The response must contain every line below in which "codeInfo" appears.

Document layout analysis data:
--------------------
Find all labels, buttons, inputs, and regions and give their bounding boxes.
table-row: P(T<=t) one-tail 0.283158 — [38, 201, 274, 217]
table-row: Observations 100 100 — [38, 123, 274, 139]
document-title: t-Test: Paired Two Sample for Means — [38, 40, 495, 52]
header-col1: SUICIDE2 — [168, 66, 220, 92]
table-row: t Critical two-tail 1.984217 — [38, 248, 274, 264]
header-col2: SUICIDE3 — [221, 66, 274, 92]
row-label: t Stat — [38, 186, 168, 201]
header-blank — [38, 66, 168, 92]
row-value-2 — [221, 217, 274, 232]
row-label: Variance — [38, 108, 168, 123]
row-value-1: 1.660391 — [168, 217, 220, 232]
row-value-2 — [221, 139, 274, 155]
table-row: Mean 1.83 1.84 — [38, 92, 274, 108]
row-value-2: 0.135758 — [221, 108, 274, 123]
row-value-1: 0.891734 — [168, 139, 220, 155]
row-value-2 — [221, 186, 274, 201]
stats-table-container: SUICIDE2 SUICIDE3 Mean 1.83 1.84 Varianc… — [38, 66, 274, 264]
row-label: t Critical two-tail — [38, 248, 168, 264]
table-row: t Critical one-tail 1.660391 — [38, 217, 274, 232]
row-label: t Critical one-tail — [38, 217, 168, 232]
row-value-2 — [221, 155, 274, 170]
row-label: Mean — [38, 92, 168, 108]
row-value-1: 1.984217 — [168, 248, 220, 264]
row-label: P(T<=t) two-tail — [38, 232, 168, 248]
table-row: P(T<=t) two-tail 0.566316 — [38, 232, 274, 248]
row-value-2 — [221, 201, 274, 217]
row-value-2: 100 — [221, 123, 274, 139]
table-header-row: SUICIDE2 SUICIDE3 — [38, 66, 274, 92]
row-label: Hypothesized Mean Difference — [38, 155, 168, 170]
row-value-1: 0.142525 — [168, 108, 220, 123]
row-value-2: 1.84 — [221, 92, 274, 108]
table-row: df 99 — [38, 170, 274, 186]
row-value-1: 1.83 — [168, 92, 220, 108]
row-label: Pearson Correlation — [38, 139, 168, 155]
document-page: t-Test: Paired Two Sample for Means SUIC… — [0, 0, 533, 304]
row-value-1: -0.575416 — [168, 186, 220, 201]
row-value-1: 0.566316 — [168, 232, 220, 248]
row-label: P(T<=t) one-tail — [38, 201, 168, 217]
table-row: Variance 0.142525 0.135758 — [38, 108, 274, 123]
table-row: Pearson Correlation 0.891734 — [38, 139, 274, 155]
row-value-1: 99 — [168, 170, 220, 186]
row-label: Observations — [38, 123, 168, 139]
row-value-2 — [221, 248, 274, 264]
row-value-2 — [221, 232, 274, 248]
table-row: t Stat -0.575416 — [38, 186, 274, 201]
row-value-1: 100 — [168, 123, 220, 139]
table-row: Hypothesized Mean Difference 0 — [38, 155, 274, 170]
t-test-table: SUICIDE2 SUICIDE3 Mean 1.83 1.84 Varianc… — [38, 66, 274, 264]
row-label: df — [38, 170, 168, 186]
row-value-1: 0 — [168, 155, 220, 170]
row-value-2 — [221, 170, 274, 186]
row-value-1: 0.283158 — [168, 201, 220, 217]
--------------------
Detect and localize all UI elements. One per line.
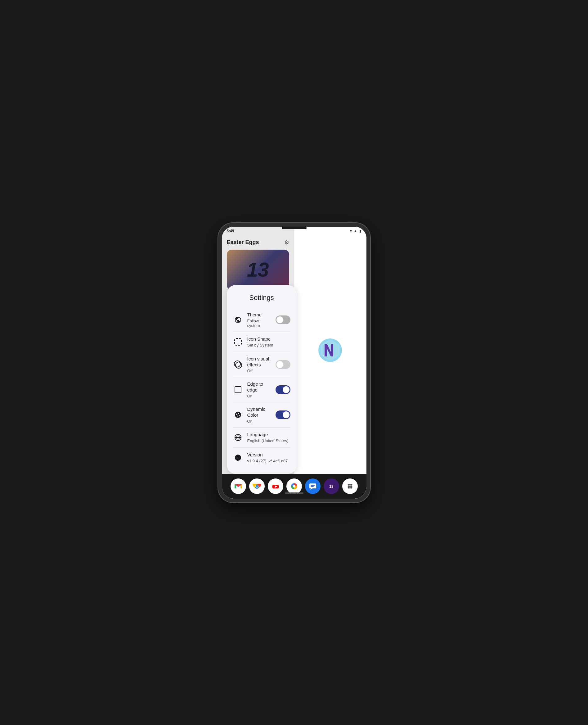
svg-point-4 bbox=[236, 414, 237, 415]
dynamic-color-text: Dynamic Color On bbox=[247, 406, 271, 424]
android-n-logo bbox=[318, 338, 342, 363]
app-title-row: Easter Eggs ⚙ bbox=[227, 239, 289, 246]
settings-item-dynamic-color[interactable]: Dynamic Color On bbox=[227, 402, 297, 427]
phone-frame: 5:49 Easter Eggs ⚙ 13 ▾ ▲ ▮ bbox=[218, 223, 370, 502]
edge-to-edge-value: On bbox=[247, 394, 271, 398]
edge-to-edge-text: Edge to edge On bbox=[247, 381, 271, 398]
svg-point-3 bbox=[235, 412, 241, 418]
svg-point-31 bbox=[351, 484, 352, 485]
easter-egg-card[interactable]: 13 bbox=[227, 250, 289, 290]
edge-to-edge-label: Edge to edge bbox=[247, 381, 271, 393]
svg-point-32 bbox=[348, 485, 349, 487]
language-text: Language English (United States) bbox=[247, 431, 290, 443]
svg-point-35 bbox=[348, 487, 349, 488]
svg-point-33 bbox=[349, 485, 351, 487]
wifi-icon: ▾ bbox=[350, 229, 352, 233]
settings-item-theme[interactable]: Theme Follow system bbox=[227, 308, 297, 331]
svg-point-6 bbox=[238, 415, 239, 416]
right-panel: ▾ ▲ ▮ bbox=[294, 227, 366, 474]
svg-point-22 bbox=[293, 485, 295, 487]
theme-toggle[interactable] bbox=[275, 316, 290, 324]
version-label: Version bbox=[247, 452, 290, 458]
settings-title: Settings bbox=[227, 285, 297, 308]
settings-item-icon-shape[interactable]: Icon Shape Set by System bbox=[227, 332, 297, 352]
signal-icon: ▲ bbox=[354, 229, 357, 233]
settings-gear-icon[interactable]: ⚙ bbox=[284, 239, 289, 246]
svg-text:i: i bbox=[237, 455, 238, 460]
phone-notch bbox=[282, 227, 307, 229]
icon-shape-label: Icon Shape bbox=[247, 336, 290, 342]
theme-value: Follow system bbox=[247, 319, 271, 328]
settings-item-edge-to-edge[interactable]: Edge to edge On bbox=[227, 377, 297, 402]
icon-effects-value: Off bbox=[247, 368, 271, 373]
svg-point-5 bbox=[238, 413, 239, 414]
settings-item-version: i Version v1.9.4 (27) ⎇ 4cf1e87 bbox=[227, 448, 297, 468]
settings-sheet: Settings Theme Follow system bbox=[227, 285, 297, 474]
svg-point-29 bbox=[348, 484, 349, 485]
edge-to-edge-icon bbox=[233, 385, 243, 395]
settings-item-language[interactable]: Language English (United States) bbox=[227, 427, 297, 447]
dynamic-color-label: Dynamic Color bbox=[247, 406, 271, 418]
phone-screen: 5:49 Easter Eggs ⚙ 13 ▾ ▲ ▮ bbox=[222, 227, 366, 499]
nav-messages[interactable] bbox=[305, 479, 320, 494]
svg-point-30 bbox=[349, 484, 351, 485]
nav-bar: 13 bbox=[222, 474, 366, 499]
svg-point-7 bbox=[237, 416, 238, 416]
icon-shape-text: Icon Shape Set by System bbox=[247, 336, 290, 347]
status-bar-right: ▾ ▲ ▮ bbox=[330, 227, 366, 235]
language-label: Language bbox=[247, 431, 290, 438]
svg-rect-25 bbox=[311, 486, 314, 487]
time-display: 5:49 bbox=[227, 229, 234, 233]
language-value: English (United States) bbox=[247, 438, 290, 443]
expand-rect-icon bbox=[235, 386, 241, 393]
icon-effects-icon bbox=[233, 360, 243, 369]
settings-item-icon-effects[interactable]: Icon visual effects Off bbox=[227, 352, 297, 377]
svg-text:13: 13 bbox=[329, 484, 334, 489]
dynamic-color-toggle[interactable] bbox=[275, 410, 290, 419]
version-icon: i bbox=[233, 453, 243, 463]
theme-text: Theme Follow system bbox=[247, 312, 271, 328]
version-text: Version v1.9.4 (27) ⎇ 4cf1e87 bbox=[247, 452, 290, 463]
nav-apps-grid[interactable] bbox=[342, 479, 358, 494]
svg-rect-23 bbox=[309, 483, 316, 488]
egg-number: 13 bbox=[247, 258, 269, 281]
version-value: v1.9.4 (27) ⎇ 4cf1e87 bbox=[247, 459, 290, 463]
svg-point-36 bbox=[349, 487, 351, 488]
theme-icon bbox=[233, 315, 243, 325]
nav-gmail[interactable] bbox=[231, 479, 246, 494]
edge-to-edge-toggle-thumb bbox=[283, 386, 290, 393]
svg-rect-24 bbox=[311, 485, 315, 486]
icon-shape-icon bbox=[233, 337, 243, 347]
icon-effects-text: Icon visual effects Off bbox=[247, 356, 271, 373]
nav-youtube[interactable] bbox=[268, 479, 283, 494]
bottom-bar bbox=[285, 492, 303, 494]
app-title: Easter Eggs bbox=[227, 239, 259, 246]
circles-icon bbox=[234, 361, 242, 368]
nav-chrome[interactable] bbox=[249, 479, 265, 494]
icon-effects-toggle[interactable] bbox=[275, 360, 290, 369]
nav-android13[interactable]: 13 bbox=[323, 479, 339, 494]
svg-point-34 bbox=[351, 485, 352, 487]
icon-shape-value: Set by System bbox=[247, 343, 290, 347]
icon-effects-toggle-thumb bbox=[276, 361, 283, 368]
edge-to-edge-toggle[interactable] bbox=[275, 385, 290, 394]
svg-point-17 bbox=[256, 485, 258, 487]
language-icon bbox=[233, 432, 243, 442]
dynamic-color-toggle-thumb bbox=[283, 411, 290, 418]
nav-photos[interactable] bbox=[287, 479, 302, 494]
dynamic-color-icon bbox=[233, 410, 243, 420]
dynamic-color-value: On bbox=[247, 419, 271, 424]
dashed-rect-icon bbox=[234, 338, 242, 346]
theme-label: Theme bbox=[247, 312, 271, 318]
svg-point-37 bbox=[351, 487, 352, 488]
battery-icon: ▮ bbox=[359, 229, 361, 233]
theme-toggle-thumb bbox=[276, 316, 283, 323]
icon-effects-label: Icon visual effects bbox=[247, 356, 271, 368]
--------------------
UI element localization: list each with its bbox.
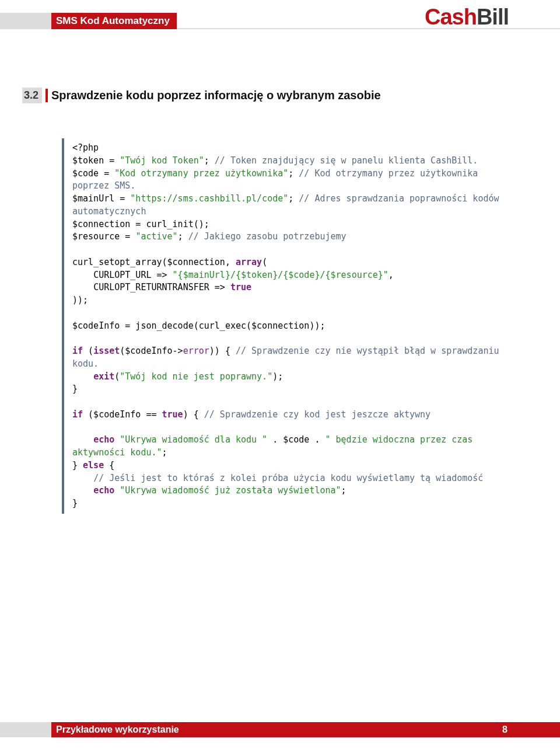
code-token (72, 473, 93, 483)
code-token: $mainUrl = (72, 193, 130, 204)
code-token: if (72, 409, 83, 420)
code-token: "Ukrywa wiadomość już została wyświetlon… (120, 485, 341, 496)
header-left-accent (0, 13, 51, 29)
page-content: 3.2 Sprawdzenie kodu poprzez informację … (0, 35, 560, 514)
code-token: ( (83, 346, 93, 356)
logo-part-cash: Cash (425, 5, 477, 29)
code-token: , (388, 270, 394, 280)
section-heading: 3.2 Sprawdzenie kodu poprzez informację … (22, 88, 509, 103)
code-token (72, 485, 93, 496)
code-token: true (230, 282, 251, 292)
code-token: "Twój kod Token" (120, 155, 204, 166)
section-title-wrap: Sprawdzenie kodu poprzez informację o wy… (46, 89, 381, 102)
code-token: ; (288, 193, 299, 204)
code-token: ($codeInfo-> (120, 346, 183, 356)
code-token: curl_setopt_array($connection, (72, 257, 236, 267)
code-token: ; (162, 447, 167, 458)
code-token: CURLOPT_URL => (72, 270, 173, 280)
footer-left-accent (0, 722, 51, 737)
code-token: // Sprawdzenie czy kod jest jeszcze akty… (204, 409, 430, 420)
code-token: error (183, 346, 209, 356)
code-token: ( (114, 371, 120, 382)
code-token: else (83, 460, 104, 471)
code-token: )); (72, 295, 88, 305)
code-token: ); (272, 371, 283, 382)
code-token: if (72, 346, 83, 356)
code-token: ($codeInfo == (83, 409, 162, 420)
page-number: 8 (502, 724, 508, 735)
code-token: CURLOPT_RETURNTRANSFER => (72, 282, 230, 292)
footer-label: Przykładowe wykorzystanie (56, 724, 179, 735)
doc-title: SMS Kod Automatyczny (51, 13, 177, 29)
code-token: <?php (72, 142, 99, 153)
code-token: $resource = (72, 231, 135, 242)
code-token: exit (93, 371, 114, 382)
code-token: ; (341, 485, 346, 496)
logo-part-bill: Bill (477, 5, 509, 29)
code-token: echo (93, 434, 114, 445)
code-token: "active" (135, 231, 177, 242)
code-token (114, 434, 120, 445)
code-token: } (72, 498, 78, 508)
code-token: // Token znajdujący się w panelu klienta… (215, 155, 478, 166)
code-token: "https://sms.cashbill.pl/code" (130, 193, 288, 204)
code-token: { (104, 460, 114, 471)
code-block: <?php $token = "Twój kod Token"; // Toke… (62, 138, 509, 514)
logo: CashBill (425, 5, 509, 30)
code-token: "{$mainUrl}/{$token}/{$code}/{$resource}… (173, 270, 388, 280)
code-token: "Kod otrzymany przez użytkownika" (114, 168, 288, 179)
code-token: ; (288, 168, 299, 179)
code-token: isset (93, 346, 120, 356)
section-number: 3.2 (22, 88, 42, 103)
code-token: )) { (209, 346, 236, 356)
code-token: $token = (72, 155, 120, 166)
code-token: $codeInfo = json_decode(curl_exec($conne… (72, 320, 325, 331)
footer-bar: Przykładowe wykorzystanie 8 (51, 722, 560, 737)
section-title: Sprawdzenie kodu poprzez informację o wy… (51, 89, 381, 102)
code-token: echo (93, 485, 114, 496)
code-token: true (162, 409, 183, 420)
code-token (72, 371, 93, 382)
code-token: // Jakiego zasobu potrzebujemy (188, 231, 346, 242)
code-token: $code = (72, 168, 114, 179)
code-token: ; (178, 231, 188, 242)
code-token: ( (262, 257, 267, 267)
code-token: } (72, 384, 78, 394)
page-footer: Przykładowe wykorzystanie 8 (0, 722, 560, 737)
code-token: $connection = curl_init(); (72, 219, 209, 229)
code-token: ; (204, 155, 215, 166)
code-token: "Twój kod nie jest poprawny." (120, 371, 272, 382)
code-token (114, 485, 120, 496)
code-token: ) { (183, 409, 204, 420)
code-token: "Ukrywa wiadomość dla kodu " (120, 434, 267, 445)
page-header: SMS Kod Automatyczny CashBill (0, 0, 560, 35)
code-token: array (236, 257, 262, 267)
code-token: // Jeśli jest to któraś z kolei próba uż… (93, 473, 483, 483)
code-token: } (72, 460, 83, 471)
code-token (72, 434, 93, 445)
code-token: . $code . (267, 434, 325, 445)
--------------------
OUTPUT OF THE EXERCISE:
code-token: ($codeInfo-> (120, 346, 183, 356)
code-token: ($codeInfo == (83, 409, 162, 420)
code-token: $codeInfo = json_decode(curl_exec($conne… (72, 320, 325, 331)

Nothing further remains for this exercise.